# Exercise
Where does the word "daily" show up in the records? Copy every line that holds it.

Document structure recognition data
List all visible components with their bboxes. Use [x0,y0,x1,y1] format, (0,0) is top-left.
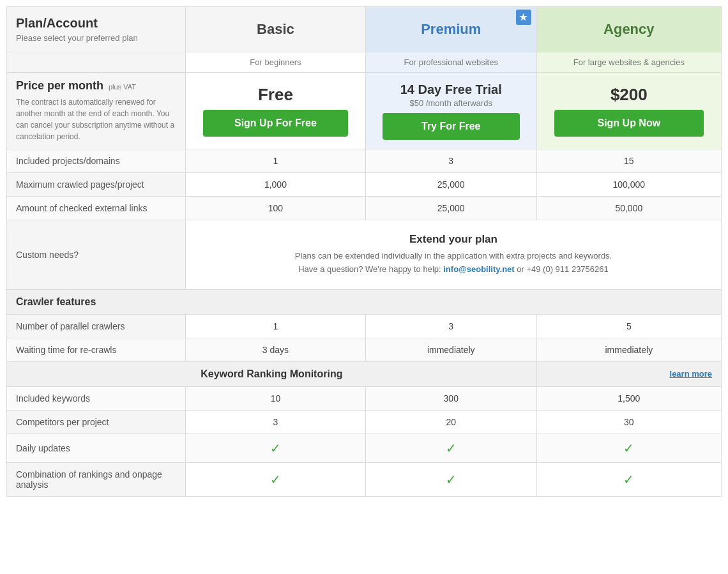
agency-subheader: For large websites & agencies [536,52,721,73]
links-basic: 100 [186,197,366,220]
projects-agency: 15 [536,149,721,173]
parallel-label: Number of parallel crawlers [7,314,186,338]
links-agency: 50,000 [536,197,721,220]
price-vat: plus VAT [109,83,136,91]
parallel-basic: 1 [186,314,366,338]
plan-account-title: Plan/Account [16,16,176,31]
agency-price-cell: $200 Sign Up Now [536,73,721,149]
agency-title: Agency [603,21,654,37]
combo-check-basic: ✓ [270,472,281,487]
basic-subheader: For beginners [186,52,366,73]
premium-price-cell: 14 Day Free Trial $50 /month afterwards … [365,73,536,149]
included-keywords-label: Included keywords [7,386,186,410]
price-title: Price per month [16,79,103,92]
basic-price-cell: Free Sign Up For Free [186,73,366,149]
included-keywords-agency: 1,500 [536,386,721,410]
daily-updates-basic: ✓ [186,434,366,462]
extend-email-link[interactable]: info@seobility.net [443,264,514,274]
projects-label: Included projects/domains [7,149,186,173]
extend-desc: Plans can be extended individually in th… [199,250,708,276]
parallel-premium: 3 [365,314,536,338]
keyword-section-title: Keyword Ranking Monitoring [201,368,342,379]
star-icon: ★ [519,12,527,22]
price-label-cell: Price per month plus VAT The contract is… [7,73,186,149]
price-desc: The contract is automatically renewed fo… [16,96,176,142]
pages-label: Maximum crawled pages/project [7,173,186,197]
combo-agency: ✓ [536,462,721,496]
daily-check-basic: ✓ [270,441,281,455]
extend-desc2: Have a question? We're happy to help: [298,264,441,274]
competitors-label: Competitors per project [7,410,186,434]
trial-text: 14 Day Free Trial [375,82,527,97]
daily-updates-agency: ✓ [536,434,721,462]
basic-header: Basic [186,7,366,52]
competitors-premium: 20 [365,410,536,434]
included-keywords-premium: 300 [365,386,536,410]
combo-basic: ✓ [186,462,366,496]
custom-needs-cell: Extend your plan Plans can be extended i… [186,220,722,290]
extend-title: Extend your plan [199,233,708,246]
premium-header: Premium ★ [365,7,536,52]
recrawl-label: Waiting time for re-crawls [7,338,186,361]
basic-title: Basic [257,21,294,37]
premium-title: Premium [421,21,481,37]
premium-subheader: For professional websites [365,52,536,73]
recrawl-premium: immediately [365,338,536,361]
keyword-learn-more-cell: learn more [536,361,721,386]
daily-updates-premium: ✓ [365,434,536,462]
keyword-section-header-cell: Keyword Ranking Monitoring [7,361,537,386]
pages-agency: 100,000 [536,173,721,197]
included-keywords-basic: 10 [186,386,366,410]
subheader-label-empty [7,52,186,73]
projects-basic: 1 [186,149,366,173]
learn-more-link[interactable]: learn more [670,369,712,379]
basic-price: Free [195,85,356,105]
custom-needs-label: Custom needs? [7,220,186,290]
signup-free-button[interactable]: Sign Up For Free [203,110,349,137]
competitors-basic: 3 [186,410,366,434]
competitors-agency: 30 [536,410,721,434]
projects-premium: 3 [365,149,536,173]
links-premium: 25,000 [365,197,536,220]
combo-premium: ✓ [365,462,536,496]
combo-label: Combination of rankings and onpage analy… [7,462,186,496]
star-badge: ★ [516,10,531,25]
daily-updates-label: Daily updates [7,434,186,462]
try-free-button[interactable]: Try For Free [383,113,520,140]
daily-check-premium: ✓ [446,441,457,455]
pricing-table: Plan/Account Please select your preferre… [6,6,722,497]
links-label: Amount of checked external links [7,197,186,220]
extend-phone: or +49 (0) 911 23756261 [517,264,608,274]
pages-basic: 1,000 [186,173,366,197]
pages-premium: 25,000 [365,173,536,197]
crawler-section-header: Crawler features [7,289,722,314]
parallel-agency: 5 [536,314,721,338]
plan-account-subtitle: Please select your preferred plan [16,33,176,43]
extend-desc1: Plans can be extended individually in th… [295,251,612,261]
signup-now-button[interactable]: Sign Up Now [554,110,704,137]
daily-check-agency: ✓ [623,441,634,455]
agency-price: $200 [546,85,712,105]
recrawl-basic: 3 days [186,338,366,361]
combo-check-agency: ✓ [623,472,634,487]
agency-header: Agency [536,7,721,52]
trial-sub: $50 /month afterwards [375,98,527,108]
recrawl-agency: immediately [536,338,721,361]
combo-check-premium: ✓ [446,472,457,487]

# Answer to the exercise
daily-updates-basic: ✓ [186,434,366,462]
daily-check-basic: ✓ [270,441,281,455]
daily-updates-agency: ✓ [536,434,721,462]
daily-updates-premium: ✓ [365,434,536,462]
daily-updates-label: Daily updates [7,434,186,462]
daily-check-premium: ✓ [446,441,457,455]
daily-check-agency: ✓ [623,441,634,455]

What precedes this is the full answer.